You might not find every one of these details but provide at least 3
different pipeline characteristics that you can compare between two embedded CPUs.
Make sure to cite your sources.
Part B: (40 points)
We are providing you with an instruction trace named itrace.out.gz (the file has been
compressed with gzip, so you will need to decompress it before using it). The trace is from
tracing the execution of gcc from the SPECint2000 benchmark suite. The file contains 16
million conditional branches. The trace file simply lists the 64-bit instruction address for
each conditional branch instruction executed (addresses are in decimal), followed by an
indication of either taken (T) or not taken (N).
Here is a snippet of the trace:
3086632129 N
3086632133 T
3086632129 N
3086632133 T
The uncompressed trace is over 300MB in size, so keep it gzipped when not using it.
Your assignment is to write a simulator to model two simple conditional branch predictors.
The first predictor will have 64 1-bit predictors, saving the action of the last branch
outcome to predict the outcome of the next branch. The second predictor will use 32 2-bit
counters to predict branches. Assume initially that the 2-bit counters are initialized to be
weakly not-taken.
Write a simple simulator that models the 2 predictors and processes the instruction trace
provided. Submit both the code for your branch predictor simulator (on Canvas) and report
on the number of buffer misses (first time taken branches), and the number of correct and
incorrect predictions for this trace for each predictor. Add a discussion explaining why
one predictor does better than the other.

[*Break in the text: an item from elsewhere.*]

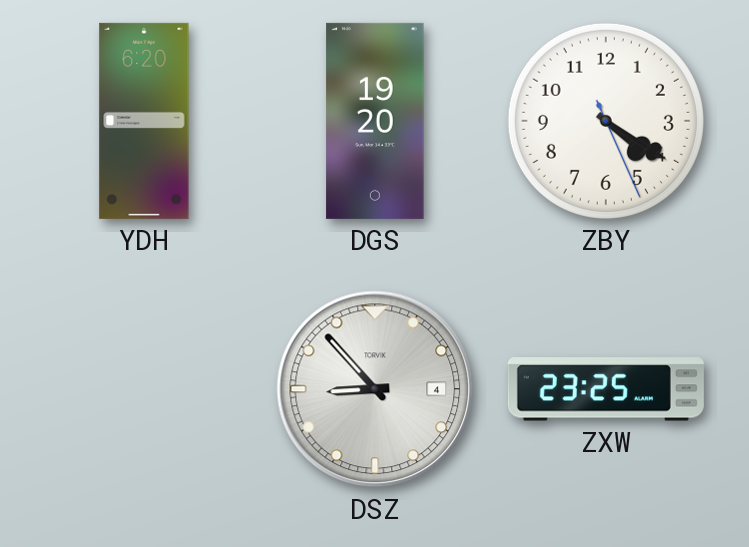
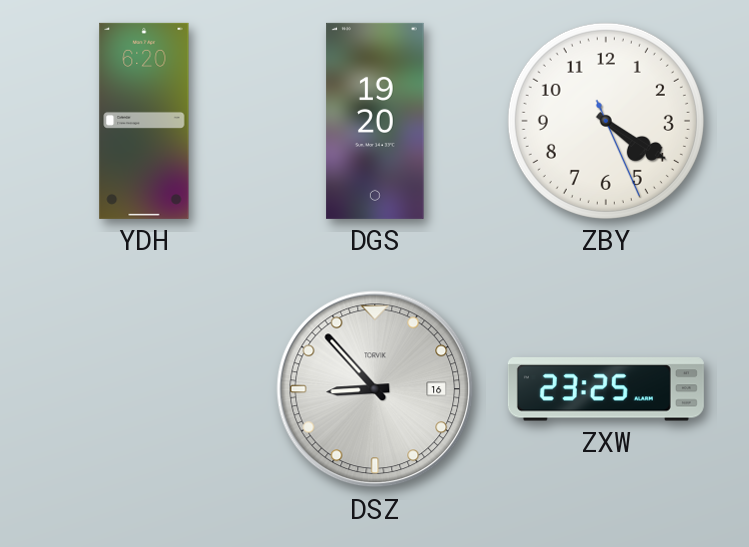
DSZ date: 4 -> 16
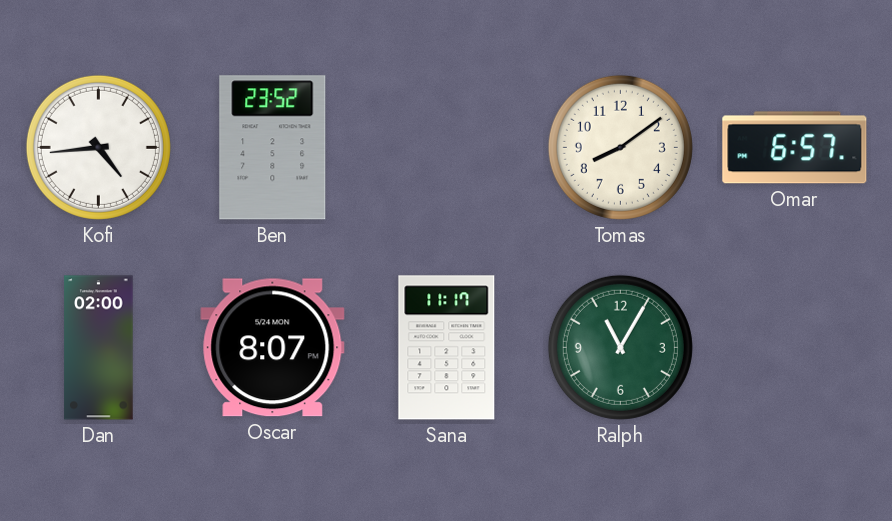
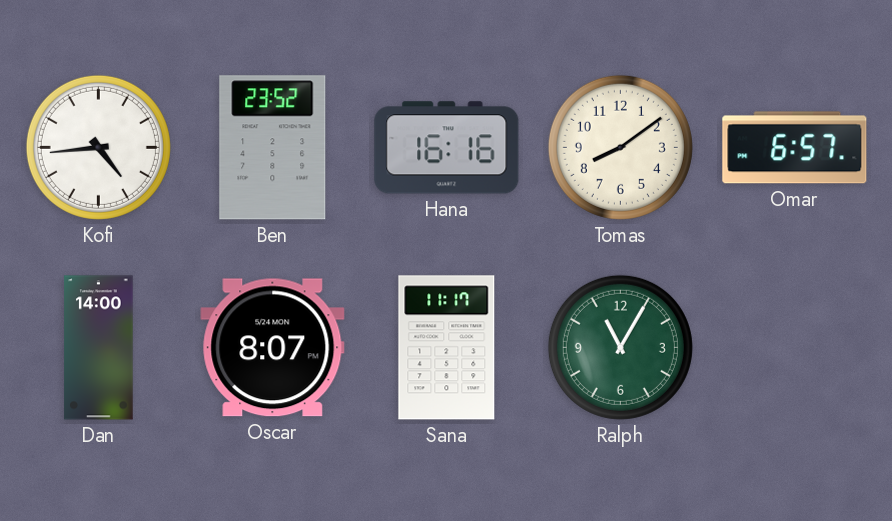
Hana: none -> 16:16
Dan: 02:00 -> 14:00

As an added step, experiment with other prediction algorithms (besides a 2-bit counter).
You only have 16 entries in total for these alternative algorithms. The best performing
algorithm will receive 25 extra credit points.
Part C: (25 points)
To build a better understanding of pipelining and superscalar concepts, complete problems
C.1 (parts a-b) and C.7 (parts a-b) in the textbook in Appendix C, and problems 3.1, 3.2,
3.3 and 3.18 from Chapter 3. Make sure to state any and all assumptions you make when
answering these problems.
Part D: (25 points)
The following is x86 assembly. Write equivalent code in C and RISC-V assembly. (It will
probably be easier for you to write the C code first, and then the RISC-V assembly
equivalent.) For C code, include a mapping between the variables you use and the x86
registers; for RISC-V code, include a mapping between the RISC-V registers you use and
the x86 registers.
Your code should run on the BRISC-V simulator. Remember to only
use the RV32I instruction subset.
.text
.globl main
main:
movl $0x0, %ebx
movl $0x0, %ecx
jmp here
tloop: mov %ecx, %eax
add %eax, %ebx
addl $0x1, %ecx
here: cmpl $0x63, %ecx
jle tloop
ret
Part E:
Extra credit: (30 points) β added to your quiz grade
Find a tool to generate a data address trace for the linpack.c program run on X86. Only
collect data addresses for all load and store instructions. Vary the size of the matrix (the
value of N in line 44 in the linpack.c code).
Identify how many unique pages of memory
(assume a 2KB page size) are touched by data references in your code. Plot the number
of unique pages versus the value of N (careful, making N too large will cause problems
for the hardware). How are you going to get this done? You could modify a simulator
that can save the trace, or you can use a profiling tool that provides you with the ability to
generate the traces and record the address for all loads and stores. This is your choice.
Provide details on what tool you used.